Jean Wyllys se nega a ser refém dessa gente e, por isso mesmo, é
odiado por ela. Contra ele, costumam lembrar-lhe a participação no Big
Brother Brasil, o inefável programa de massa da TV Globo, onde a
debilidade humana, sobretudo a de caráter intelectual, é vendida como
entretenimento. Jean venceu uma das edições do BBB, onde foi aceito por
ser um homossexual discreto, credenciado, portanto, para plantar a
polêmica, mas não de forma a torná-la um escândalo. Dono de um discurso
político bem articulado, militante da causa gay e intelectualmente
superior a seus pares, não só venceu o programa como ganhou visibilidade
nacional. De repórter da Tribuna da Bahia, em Salvador, virou redator
do programa Mais Você, de Ana Maria Braga, mas logo percebeu que isso
não era, exatamente, uma elevação de status profissional.
Na Câmara dos Deputados, Jean Wyllys, 36 anos, baiano de Alagoinhas,
tornou-se a cara da luta contra a homofobia no Brasil, justamente num
momento em que se discute até a criminalização do bullying.

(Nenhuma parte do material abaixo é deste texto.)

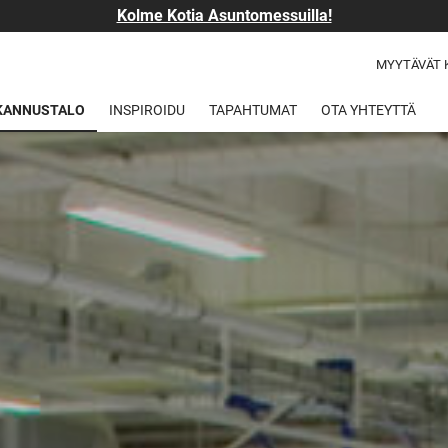
Kolme Kotia Asuntomessuilla!
MYYTÄVÄT 
 KANNUSTALO
INSPIROIDU
TAPAHTUMAT
OTA YHTEYTTÄ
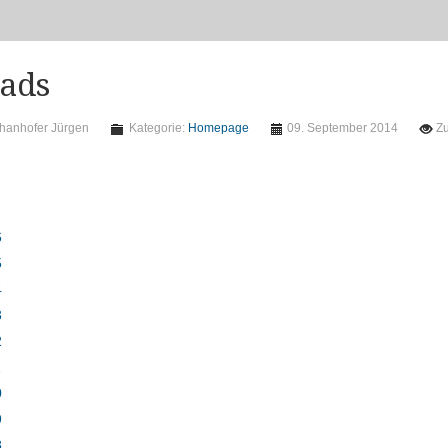
ads
hanhofer Jürgen
Kategorie:
Homepage
09. September 2014
Zu
6
5
4
3
2
1
0
9
8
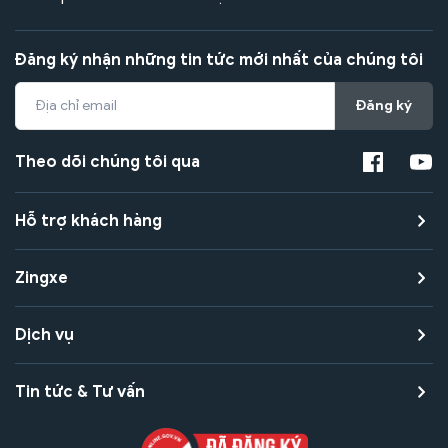
Đăng ký nhận những tin tức mới nhất của chúng tôi
Đăng ký
Theo dõi chúng tôi qua
Hỗ trợ khách hàng
Zingxe
Dịch vụ
Tin tức & Tư vấn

Como se, nas
escolas brasileiras, não fossem os jovens homossexuais o alvo principal
das piores e mais violentas “brincadeiras” perpetradas por aprendizes
de brucutus alegremente estimulados pelo senso comum. Esses mesmos
brucutus que, hoje, ligam para o gabinete do deputado do PSOL para
ameaçá-lo de morte.
Abaixo, a íntegra de uma carta escrita por Jean ao Jornal do Brasil,
por quem foi acusado, por um colunista do JB Wiki (seja lá o que isso
signifique), de “censurar cristãos”. O texto é uma pequena aula de
civilidade e História. Vale à pena lê-lo:
Em primeiro lugar, quero lembrar que nós vivemos em um Estado
Democrático de Direito e laico. Para quem não sabe o que isso quer
dizer, “Estado laico”, esclareço: O Estado, além de separado da Igreja
(de qualquer igreja), não tem paixão religiosa, não se pauta nem deve se
pautar por dogmas religiosos nem por interpretações fundamentalistas de
textos religiosos (quaisquer textos religiosos). Num Estado Laico e
Democrático de Direito, a lei maior é a Constituição Federal (e não a
Bíblia, ou o Corão, ou a Torá).
Logo, eu, como representante eleito deste Estado Laico e
Democrático de Direito, não me pauto pelo que diz A Carta de Paulo aos
Romanos, mas sim pela Carta Magna, ou seja, pelo que está na
Constituição Federal. E esta deixa claro, já no Artigo 1º, que um dos
fundamentos da República Federativa do Brasil é a dignidade da pessoa
humana e em seu artigo 3º coloca como objetivos fundamentais a
construção de uma sociedade livre, justa e solidária e a promoção do bem
de todos, sem preconceitos de origem, raça, sexo, cor, idade e
quaisquer outras formas de discriminação. A república Federativa do
Brasil rege-se nas suas relações internacionais pelos princípios da
prevalência dos Direitos Humanos e repúdio ao terrorismo e ao racismo.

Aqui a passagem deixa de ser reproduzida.